As it turned out, the Diamondbacks put up more runs in their first year without Goldschmidt than they did in their last year with him. Christian Walker, 28, in his first everyday job in the major leagues, replaced Goldschmidt at first base and put up a higher OPS for Arizona than Goldschmidt did for his new team, the St. Louis Cardinals.

The Diamondbacks could not see that coming when they made the trade, but they could see two new building blocks that came with the deal: Carson Kelly, who had the highest OPS of any catcher in the NL West, and pitcher Luke Weaver, who posted a 2.84 ERA last season.
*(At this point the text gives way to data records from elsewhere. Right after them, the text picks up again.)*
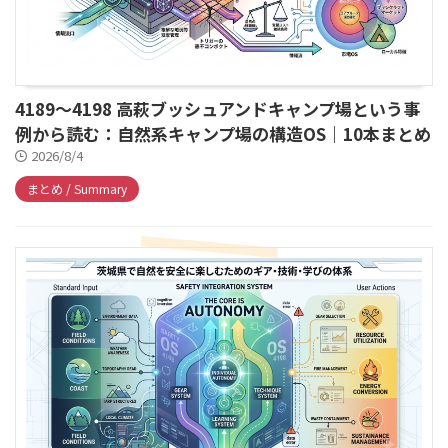
4189～4198 高萩ブッシュアンドキャンプ場という事
例から読む：自然系キャンプ場の構造OS｜10本まとめ
2026/8/4
まとめ / Summary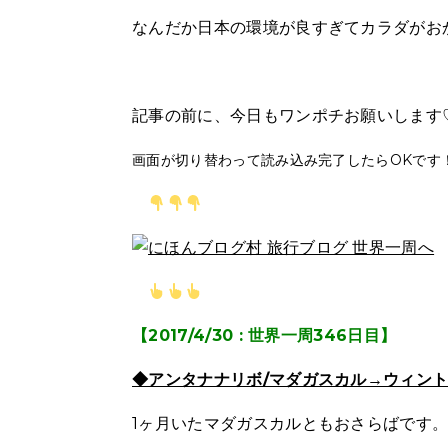
なんだか日本の環境が良すぎてカラダがおか
記事の前に、今日もワンポチお願いします
画面が切り替わって読み込み完了したらOKです
【2017/4/30 : 世界一周346日目】
◆アンタナナリボ/マダガスカル→ウィント
1ヶ月いたマダガスカルともおさらばです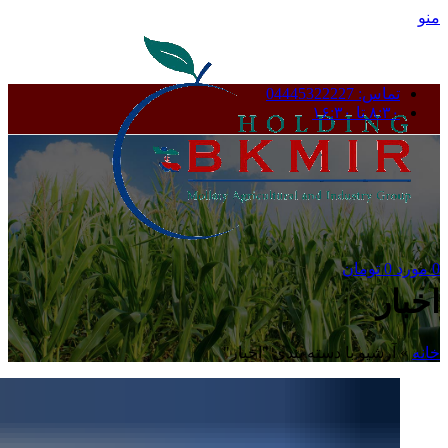
منو
تماس: 04445322227
۸:۳۰ تا ۱۶:۳۰
0
مورد
0
تومان
اخبار
خانه
»
آرشیو با دسته بندی "اخبار"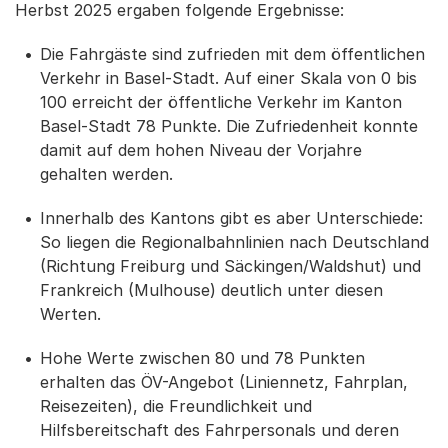
Herbst 2025 ergaben folgende Ergebnisse:
Die Fahrgäste sind zufrieden mit dem öffentlichen
Verkehr in Basel-Stadt. Auf einer Skala von 0 bis
100 erreicht der öffentliche Verkehr im Kanton
Basel-Stadt 78 Punkte. Die Zufriedenheit konnte
damit auf dem hohen Niveau der Vorjahre
gehalten werden.
Innerhalb des Kantons gibt es aber Unterschiede:
So liegen die Regionalbahnlinien nach Deutschland
(Richtung Freiburg und Säckingen/Waldshut) und
Frankreich (Mulhouse) deutlich unter diesen
Werten.
Hohe Werte zwischen 80 und 78 Punkten
erhalten das ÖV-Angebot (Liniennetz, Fahrplan,
Reisezeiten), die Freundlichkeit und
Hilfsbereitschaft des Fahrpersonals und deren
In surrendering a star who could have played out his last year in Arizona and left as a free agent, Hall said, fans could see the Diamondbacks were getting an immediately useful return.

“If it was straight prospects,” Hall said, “it would have sent a totally different message.”

At the July 31 trade deadline, the Diamondbacks sent pitcher Zack Greinke to the Houston Astros for three top prospects, yet they replenished their starting rotation by acquiring Zac Gallen from the Miami Marlins (this time trading away a top prospect) and Mike Leake from the Seattle Mariners. Over the winter, they signed Madison Bumgarner. Leake has opted out of the short season.

The Diamondbacks feature three veterans — outfielder Kole Calhoun and infielders Eduardo Escobar and Ketel Marte — who each hit 30 home runs last season, each for the first time in his career. They traded two prospects to the Pittsburgh Pirates for outfielder Starling Marte, who hit a career-high 23 home runs and stole 25 bases last season.

This season, at least at the start, will be played without fans. Eventually, for the Diamondbacks, getting current fans back into the park might not be as important as developing new fans.

Phoenix is the fifth-largest city in the United States, but the Diamondbacks have not ranked in the top half of the 30-team MLB in attendance since 2008.

“We go to Arizona, which is in our division, and there’s more Dodger fans than Arizona fans,” Dodgers outfielder Joc Pederson told the crowd at the Dodgers’ fan festival in January. “When we don’t play the Diamondbacks, I don’t know how many people go to the game.”

“Not many,” replied teammate A.J. Pollock, who played the first seven years of his career in Arizona.

If owners and players complete a new collective bargaining agreement in 2021, the league is expected to consider realignment, perhaps in concert with expansion. Would the Diamondbacks be interested in abandoning the Dodgers and bettering their chances to win by joining a geographic grouping that could include the Rockies, Astros, Kansas City Royals and Texas Rangers?

“My initial response would be no,” Hall said. “We can compete with the Dodgers. We have. They clearly are the class of the West, and I think they have the most talented roster, by far, in our division. But there’s also been a rivalry that’s been formed.”

The Diamondbacks might not be a big draw in Los Angeles, but the Dodgers sure are in Phoenix.

“It’s important for us,” Hall said, “to have them in our division.”